• _Directions for this task_: Would you reproduce each line below exactly, leaving every picture out?

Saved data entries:
------------------------------------

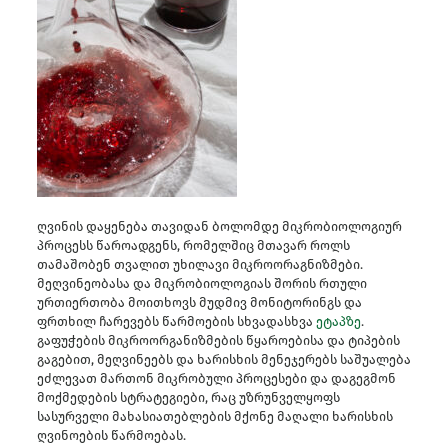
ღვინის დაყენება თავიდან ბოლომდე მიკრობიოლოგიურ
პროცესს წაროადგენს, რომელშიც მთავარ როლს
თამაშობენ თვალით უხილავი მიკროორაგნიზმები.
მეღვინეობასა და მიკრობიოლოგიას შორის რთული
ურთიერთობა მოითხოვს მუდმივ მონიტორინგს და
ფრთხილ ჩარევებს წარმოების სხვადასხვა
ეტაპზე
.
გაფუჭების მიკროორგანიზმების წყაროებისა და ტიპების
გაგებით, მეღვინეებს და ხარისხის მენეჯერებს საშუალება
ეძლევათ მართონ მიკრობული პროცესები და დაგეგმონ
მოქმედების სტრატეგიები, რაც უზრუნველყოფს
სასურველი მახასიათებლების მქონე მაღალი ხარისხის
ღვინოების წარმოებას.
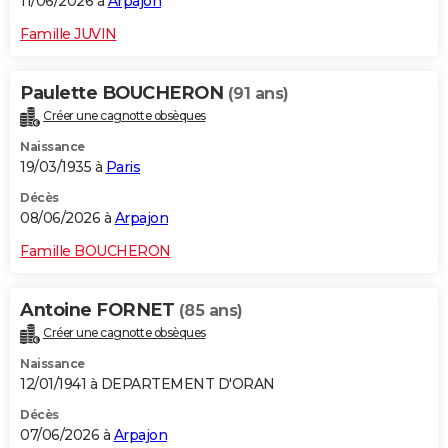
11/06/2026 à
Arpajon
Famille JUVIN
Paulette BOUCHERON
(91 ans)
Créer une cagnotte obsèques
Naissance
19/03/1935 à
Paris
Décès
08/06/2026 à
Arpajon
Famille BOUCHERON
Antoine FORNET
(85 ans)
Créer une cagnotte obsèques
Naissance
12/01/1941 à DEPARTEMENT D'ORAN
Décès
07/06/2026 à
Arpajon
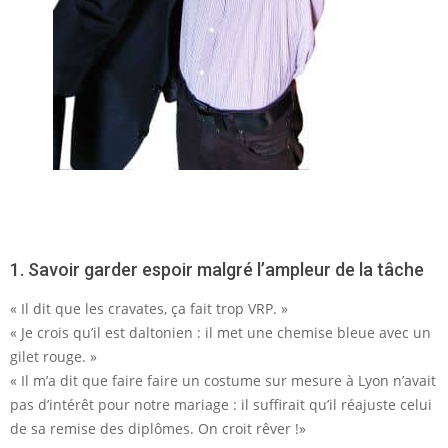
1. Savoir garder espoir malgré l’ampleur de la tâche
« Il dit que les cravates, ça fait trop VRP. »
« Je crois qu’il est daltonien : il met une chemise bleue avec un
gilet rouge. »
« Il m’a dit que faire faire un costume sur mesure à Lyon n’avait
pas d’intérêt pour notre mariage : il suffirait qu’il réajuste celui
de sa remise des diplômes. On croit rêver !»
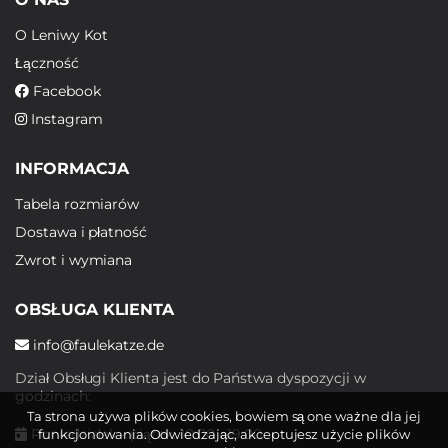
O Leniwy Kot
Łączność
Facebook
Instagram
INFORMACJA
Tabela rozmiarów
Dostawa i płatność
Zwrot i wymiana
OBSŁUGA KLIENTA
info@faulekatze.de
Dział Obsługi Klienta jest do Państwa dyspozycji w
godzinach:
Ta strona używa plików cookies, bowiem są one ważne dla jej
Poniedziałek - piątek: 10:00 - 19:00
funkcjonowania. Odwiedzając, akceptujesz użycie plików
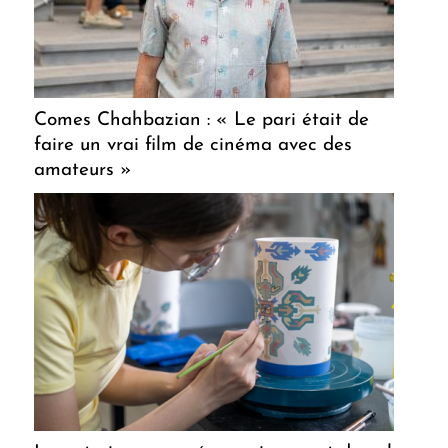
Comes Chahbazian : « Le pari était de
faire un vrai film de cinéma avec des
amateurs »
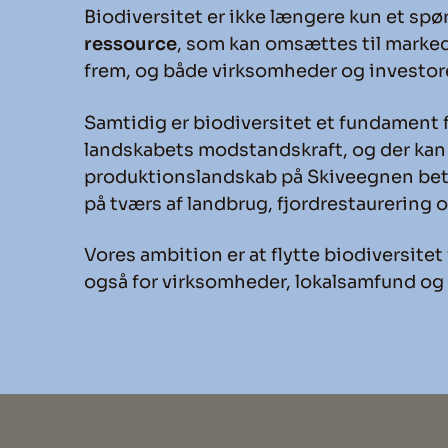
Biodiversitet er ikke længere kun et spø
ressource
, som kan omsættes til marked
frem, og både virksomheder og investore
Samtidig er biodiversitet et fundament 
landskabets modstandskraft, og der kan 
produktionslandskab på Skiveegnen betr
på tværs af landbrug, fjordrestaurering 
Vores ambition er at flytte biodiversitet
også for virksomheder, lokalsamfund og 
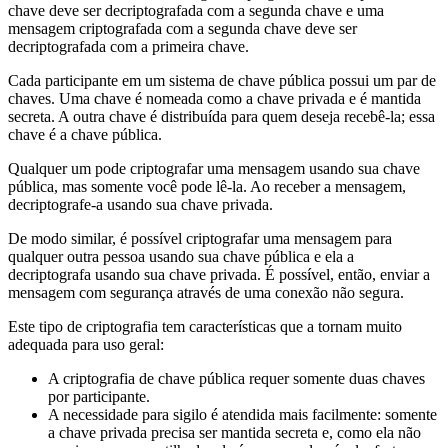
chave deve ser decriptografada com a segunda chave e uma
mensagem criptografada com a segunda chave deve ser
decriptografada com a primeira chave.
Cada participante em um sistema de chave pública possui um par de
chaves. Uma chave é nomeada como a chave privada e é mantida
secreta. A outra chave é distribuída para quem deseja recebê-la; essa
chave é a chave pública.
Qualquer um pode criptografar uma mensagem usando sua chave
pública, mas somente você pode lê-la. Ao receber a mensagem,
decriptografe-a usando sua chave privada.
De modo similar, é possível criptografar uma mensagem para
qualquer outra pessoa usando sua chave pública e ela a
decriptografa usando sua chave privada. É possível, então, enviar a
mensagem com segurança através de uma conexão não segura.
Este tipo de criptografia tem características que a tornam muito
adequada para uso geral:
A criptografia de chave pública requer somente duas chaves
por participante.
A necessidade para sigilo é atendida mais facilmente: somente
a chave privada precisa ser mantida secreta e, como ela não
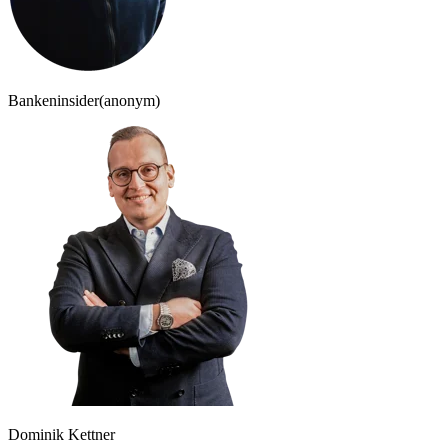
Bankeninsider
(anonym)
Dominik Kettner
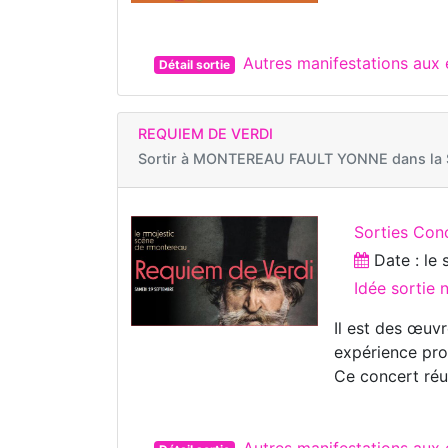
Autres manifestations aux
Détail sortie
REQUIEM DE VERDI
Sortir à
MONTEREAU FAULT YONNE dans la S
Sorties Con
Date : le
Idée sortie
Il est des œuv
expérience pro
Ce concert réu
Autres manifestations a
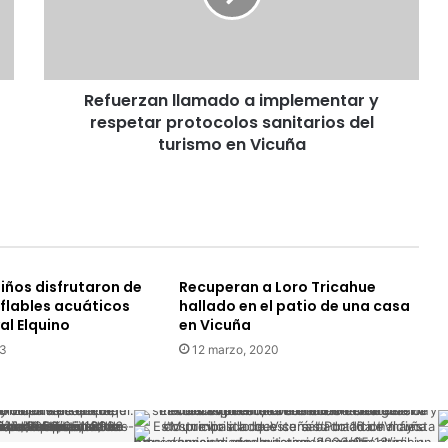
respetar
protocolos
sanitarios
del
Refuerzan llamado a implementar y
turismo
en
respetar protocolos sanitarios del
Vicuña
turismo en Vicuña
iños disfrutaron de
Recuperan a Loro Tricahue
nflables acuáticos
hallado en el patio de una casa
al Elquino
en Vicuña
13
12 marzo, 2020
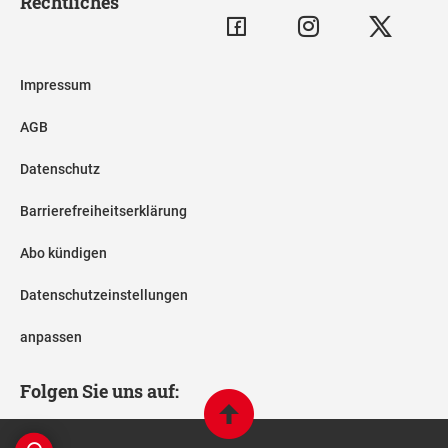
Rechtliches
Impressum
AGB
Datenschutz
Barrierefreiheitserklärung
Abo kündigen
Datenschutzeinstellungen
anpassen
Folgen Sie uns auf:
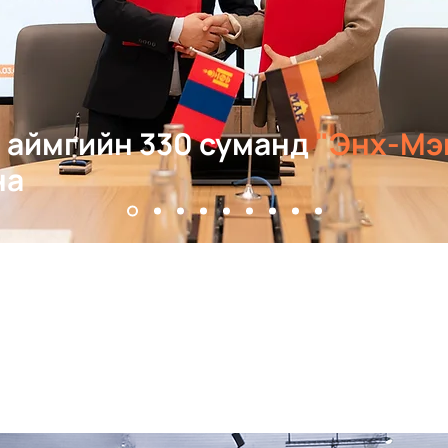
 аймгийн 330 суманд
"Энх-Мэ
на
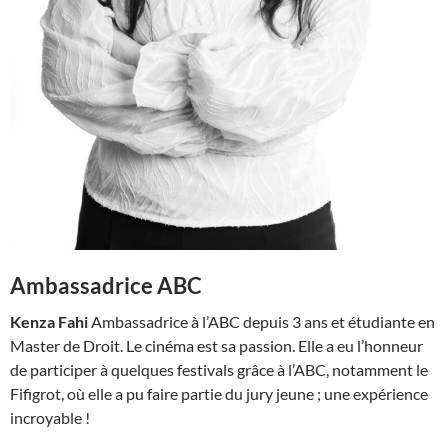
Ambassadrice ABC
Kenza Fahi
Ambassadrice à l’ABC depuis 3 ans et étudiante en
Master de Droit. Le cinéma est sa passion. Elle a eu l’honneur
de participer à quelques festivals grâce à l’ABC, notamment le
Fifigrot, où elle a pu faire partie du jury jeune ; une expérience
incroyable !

------------------------------------

• _Output of the exercise_:
ღვინის დაყენება თავიდან ბოლომდე მიკრობიოლოგიურ
პროცესს წაროადგენს, რომელშიც მთავარ როლს
თამაშობენ თვალით უხილავი მიკროორაგნიზმები.
მეღვინეობასა და მიკრობიოლოგიას შორის რთული
ურთიერთობა მოითხოვს მუდმივ მონიტორინგს და
ფრთხილ ჩარევებს წარმოების სხვადასხვა
ეტაპზე
.
გაფუჭების მიკროორგანიზმების წყაროებისა და ტიპების
გაგებით, მეღვინეებს და ხარისხის მენეჯერებს საშუალება
ეძლევათ მართონ მიკრობული პროცესები და დაგეგმონ
მოქმედების სტრატეგიები, რაც უზრუნველყოფს
სასურველი მახასიათებლების მქონე მაღალი ხარისხის
ღვინოების წარმოებას.
11/06/2026 à
Arpajon
Famille JUVIN
Paulette BOUCHERON
(91 ans)
Créer une cagnotte obsèques
Naissance
19/03/1935 à
Paris
Décès
08/06/2026 à
Arpajon
Famille BOUCHERON
Antoine FORNET
(85 ans)
Créer une cagnotte obsèques
Naissance
12/01/1941 à DEPARTEMENT D'ORAN
Décès
07/06/2026 à
Arpajon
1. Savoir garder espoir malgré l’ampleur de la tâche
« Il dit que les cravates, ça fait trop VRP. »
« Je crois qu’il est daltonien : il met une chemise bleue avec un
gilet rouge. »
« Il m’a dit que faire faire un costume sur mesure à Lyon n’avait
pas d’intérêt pour notre mariage : il suffirait qu’il réajuste celui
de sa remise des diplômes. On croit rêver !»
O Leniwy Kot
Łączność
Facebook
Instagram
INFORMACJA
Tabela rozmiarów
Dostawa i płatność
Zwrot i wymiana
OBSŁUGA KLIENTA
info@faulekatze.de
Dział Obsługi Klienta jest do Państwa dyspozycji w
godzinach:
Ta strona używa plików cookies, bowiem są one ważne dla jej
Poniedziałek - piątek: 10:00 - 19:00
funkcjonowania. Odwiedzając, akceptujesz użycie plików
Comes Chahbazian : « Le pari était de
faire un vrai film de cinéma avec des
amateurs »
Biodiversitet er ikke længere kun et spø
ressource
, som kan omsættes til marked
frem, og både virksomheder og investore
Samtidig er biodiversitet et fundament 
landskabets modstandskraft, og der kan 
produktionslandskab på Skiveegnen betr
på tværs af landbrug, fjordrestaurering 
Vores ambition er at flytte biodiversitet
også for virksomheder, lokalsamfund og 
chave deve ser decriptografada com a segunda chave e uma
mensagem criptografada com a segunda chave deve ser
decriptografada com a primeira chave.
Cada participante em um sistema de chave pública possui um par de
chaves. Uma chave é nomeada como a chave privada e é mantida
secreta. A outra chave é distribuída para quem deseja recebê-la; essa
chave é a chave pública.
Qualquer um pode criptografar uma mensagem usando sua chave
pública, mas somente você pode lê-la. Ao receber a mensagem,
decriptografe-a usando sua chave privada.
De modo similar, é possível criptografar uma mensagem para
qualquer outra pessoa usando sua chave pública e ela a
decriptografa usando sua chave privada. É possível, então, enviar a
mensagem com segurança através de uma conexão não segura.
Este tipo de criptografia tem características que a tornam muito
adequada para uso geral:
A criptografia de chave pública requer somente duas chaves
por participante.
A necessidade para sigilo é atendida mais facilmente: somente
a chave privada precisa ser mantida secreta e, como ela não
Bankeninsider
(anonym)
Dominik Kettner
Autres manifestations aux
Détail sortie
REQUIEM DE VERDI
Sortir à
MONTEREAU FAULT YONNE dans la S
Sorties Con
Date : le
Idée sortie
Il est des œuv
expérience pro
Ce concert réu
Autres manifestations a
respetar
protocolos
sanitarios
del
Refuerzan llamado a implementar y
turismo
en
respetar protocolos sanitarios del
Vicuña
turismo en Vicuña
iños disfrutaron de
Recuperan a Loro Tricahue
nflables acuáticos
hallado en el patio de una casa
al Elquino
en Vicuña
13
12 marzo, 2020
Rechtliches
Impressum
AGB
Datenschutz
Barrierefreiheitserklärung
Abo kündigen
Datenschutzeinstellungen
anpassen
Folgen Sie uns auf:
 аймгийн 330 суманд
"Энх-Мэ
на
Ambassadrice ABC
Kenza Fahi
Ambassadrice à l’ABC depuis 3 ans et étudiante en
Master de Droit. Le cinéma est sa passion. Elle a eu l’honneur
de participer à quelques festivals grâce à l’ABC, notamment le
Fifigrot, où elle a pu faire partie du jury jeune ; une expérience
incroyable !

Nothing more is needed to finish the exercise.